Your idea rings true to me: comparing the online world to a chess game. Someone, I can’t remember WHO, said something, I can’t remember WHAT or WHERE, so I must paraphrase:

With regard to his style of playing chess (and now the meaning of this is enhanced by your social-networking analogy), a friend said that Duchamp was more concerned with the strangeness & beauty of an unexpected move than with winning the game.

I think my point is this: I am fine with losing the internet game, as long as I do so bizarrely.

...& I’m thankful that you reveal your former hatred of the computer universe, because my own soul’s path took the same curve; and I like that you say “I feel like for the first time I'm moving with the current.” EXACTLY I feel that too. It’s hard to kick against the pricks. (And if you can’t join em, beat em!)

M.P. Powers said...

I've actually never played chess, but in how I imagine it to be played, I'm in total agreement with Duchamp's sentiment. Some people are just obsessed with the BOTTOM LINE: LIKES, FOLLOWERS, SO FORTH! If you really wanna get those, it's very easy.

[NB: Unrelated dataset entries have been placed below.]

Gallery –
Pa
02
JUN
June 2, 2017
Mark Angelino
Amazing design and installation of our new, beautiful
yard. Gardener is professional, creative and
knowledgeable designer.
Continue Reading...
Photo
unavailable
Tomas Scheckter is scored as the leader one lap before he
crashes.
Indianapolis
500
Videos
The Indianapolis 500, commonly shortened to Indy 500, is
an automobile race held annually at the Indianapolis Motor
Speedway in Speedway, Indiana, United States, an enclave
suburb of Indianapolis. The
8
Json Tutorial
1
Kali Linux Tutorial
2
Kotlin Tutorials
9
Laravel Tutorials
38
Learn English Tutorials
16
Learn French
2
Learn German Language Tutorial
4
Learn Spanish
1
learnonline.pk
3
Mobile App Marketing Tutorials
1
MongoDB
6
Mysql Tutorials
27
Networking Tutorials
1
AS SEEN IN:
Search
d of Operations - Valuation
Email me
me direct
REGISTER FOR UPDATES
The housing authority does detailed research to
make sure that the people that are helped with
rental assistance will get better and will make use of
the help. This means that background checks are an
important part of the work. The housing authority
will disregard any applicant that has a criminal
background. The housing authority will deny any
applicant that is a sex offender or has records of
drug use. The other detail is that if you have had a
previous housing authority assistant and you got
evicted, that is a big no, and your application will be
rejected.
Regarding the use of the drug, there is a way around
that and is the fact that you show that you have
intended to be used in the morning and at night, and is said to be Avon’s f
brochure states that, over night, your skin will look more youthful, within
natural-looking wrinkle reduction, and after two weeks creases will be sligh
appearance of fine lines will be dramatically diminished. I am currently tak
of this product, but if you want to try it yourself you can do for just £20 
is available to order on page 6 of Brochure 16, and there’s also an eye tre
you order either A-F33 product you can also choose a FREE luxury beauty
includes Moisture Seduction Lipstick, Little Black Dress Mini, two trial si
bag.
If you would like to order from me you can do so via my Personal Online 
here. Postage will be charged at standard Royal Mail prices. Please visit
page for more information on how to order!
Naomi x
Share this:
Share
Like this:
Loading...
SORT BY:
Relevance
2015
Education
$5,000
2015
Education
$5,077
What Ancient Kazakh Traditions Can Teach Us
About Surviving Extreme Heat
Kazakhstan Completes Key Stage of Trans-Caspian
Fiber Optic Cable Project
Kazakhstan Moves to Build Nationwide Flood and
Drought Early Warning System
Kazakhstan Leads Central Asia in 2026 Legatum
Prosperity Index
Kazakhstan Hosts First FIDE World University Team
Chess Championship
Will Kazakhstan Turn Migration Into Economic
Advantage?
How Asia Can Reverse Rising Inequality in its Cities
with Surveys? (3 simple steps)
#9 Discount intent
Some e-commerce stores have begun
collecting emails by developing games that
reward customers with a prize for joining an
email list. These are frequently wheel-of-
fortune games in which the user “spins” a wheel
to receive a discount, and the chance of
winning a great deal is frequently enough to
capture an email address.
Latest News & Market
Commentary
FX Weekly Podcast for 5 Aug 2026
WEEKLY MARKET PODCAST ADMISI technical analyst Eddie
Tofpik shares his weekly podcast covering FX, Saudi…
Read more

All you have to do - to continue with the aquatic metaphors - is jump in the piranha pool and like and follow people all day. I admittedly stick my toes in the pool sometimes, more than you for sure. I've been luring people to my blog lately via the Wordpress reader. But at least I don't swim w/ the piranha, and at least I don't compromise my art for the sake of it. That's the most important thing.

Bryan Ray said...

Hey I am cheering for whatever you’re doing in the way of developing a readership: I salute your efforts; I find it all fascinating: you’re finding that sweet spot of intelligent energy-use, where you get the highest benefit without wasting any valuable genius – I applaud this, simply and happily! For myself, I learned, after my time at Facebook, that, even if it came to me, I wouldn’t be able to handle popularity – so I just do what gives me pleasure, which is writing and sharing stuff; and if any of the hashtags or promo tools ever seem fun or appealing to me, I’ll jump right in and use them too. ...So best of luck with the Wordpress reader (this is the first I’ve ever heard of that)—I’m just glad that you’re sharing your work, to remind the rest of us that there are people who still care about life’s eternal aspects... the passion, the heart, the daily struggle, the big and small questions... & again I think of Whitman (“A Clear Midnight”):

...pondering the themes thou lovest best,
Night, sleep, death and the stars.


P.S. Hahaha!! I’VE never played chess either!! ...SO glad to finally know a fellow chess-not-knower!